***** LISTED RECORDS *****

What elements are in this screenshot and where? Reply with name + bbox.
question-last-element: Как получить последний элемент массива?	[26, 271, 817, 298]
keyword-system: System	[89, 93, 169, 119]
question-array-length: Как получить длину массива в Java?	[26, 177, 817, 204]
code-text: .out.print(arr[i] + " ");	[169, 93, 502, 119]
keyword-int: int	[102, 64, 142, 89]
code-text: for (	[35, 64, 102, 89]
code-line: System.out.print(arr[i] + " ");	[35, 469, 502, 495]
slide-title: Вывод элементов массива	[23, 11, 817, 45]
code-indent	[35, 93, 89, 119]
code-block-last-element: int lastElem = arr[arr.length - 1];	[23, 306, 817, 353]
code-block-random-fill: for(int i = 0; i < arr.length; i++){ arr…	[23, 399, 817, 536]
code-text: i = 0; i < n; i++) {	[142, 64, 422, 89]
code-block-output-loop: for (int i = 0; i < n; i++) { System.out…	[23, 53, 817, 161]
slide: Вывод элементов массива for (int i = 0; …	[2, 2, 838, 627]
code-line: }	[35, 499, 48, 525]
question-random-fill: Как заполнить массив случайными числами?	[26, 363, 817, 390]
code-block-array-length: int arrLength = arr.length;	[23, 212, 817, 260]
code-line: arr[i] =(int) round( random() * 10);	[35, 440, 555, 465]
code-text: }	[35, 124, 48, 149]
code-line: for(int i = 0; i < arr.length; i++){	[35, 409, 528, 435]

*****

INSTRUCTIONS TO FOLLOW: Search the entries above for "last". Show every line that has it.

WRITTEN SOLUTION:
question-last-element: Как получить последний элемент массива?	[26, 271, 817, 298]
code-block-last-element: int lastElem = arr[arr.length - 1];	[23, 306, 817, 353]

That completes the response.